_What you have to do:_ Every record gets copied exactly, and no picture goes with it.

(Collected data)
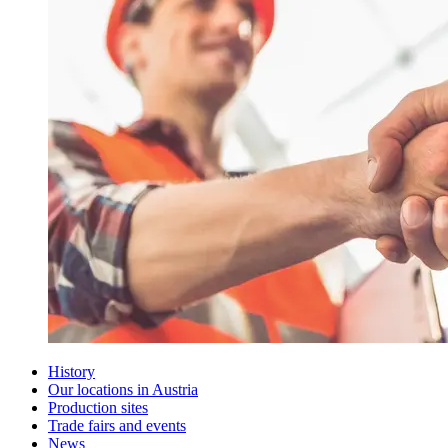
History
Our locations in Austria
Production sites
Trade fairs and events
News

_Answer to this exercise:_
History
Our locations in Austria
Production sites
Trade fairs and events
News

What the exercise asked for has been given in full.